Luxury properties above $4 million are holding steadier. A waterfront home on Allison Island in Miami Beach cleared auction last month at $6.85 million, drawing four registered bidders. But that segment is narrow. For the bulk of the market — townhouses in Wynwood listed around $900,000, condos in the Brickell City Centre corridor, single-family homes in Palmetto Bay — the math is getting harder for sellers to ignore.
The Miami Downtown Development Authority has been tracking foot traffic and transaction velocity in the urban core as part of its quarterly Economic Vitality Report. Its June data, released last week, showed a 14 percent decline in closed transactions in the 33130 and 33132 zip codes compared with the same period in 2025. That's not a collapse, but it's not noise either.
What Buyers and Sellers Should Do Before Labor Day
Auction clearance rates are a leading indicator — they signal where prices are heading before the official median figures catch up, typically by six to eight weeks.

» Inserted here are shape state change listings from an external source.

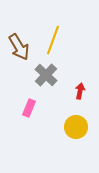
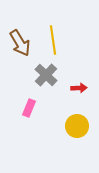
yellow line: rotated 28 degrees counterclockwise
brown arrow: moved 1 px right, 4 px up
red arrow: moved 1 px left, 3 px up; rotated 77 degrees clockwise
yellow circle: moved 1 px right, 1 px up
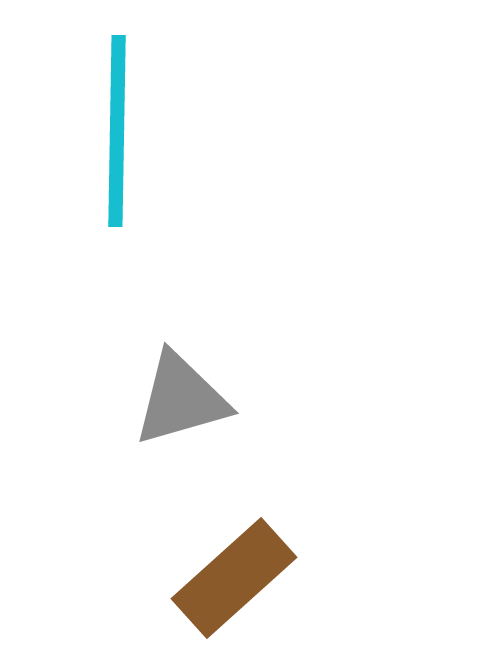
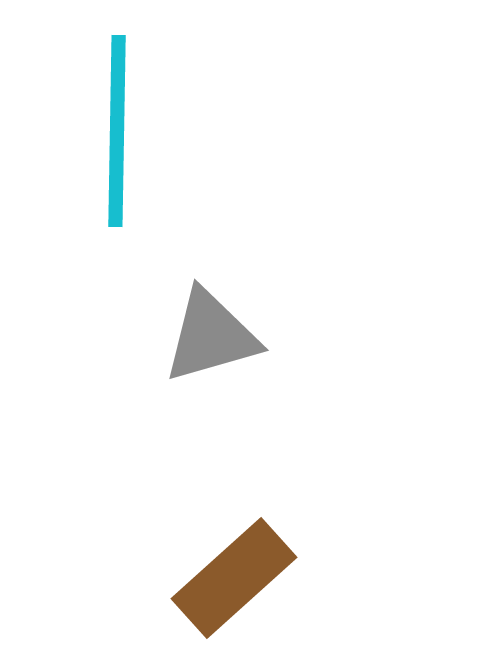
gray triangle: moved 30 px right, 63 px up
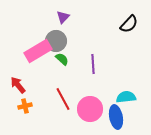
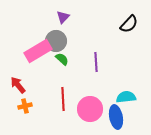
purple line: moved 3 px right, 2 px up
red line: rotated 25 degrees clockwise
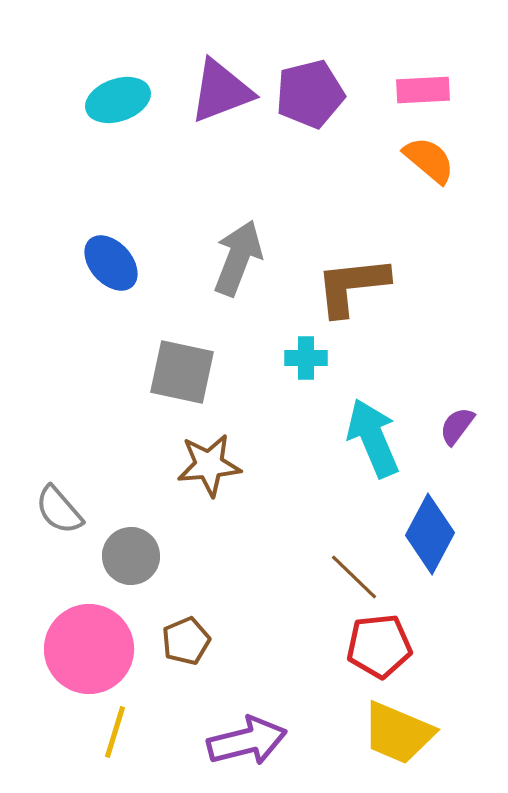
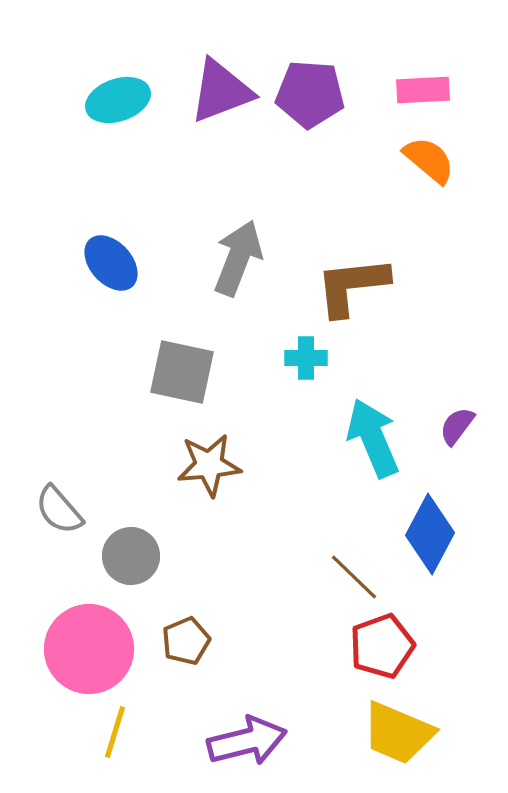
purple pentagon: rotated 18 degrees clockwise
red pentagon: moved 3 px right; rotated 14 degrees counterclockwise
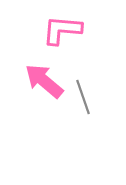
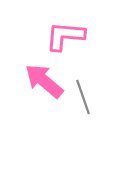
pink L-shape: moved 3 px right, 6 px down
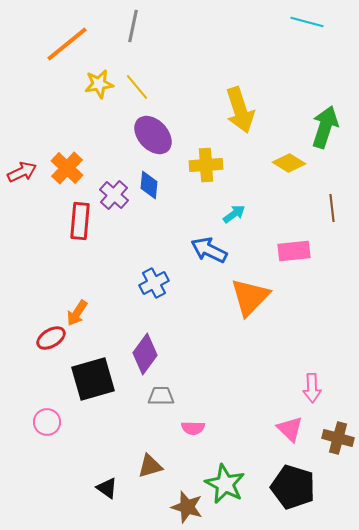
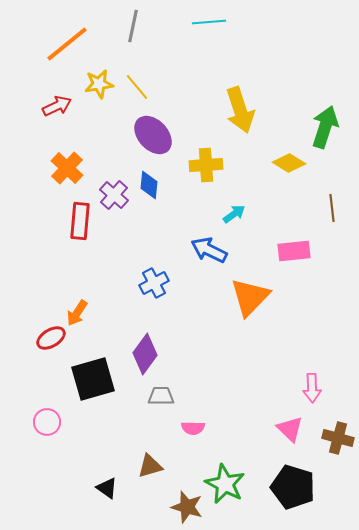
cyan line: moved 98 px left; rotated 20 degrees counterclockwise
red arrow: moved 35 px right, 66 px up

If June's 58 percent rate holds or falls further through July, expect the headline median price for Miami-Dade to show meaningful softening when the Miami Association of Realtors releases its August report.
For sellers, particularly those with properties listed above $1.5 million in Coral Gables or along NE 2nd Avenue in the MiMo district, the practical implication is straightforward: pricing strategy now requires genuine comparable analysis, not aspirational math. Properties that went to auction without a reserve and failed to clear are already being relisted at discounts of 6 to 9 percent.
Buyers, meanwhile, have a window. Rate uncertainty hasn't disappeared, and the Fed's next scheduled meeting is in September. Anyone waiting for rates to fall before moving is making a bet that the inventory surge will still be there in four months. It may not be. The smarter play, based on where clearance rates have historically bottomed in Miami, is to negotiate hard now — on price, on closing costs, on inspection contingencies — while sellers are still adjusting their expectations rather than after they have.
The auction floor doesn't lie. Right now, it's saying the same thing to everyone in the room: the balance of power has shifted.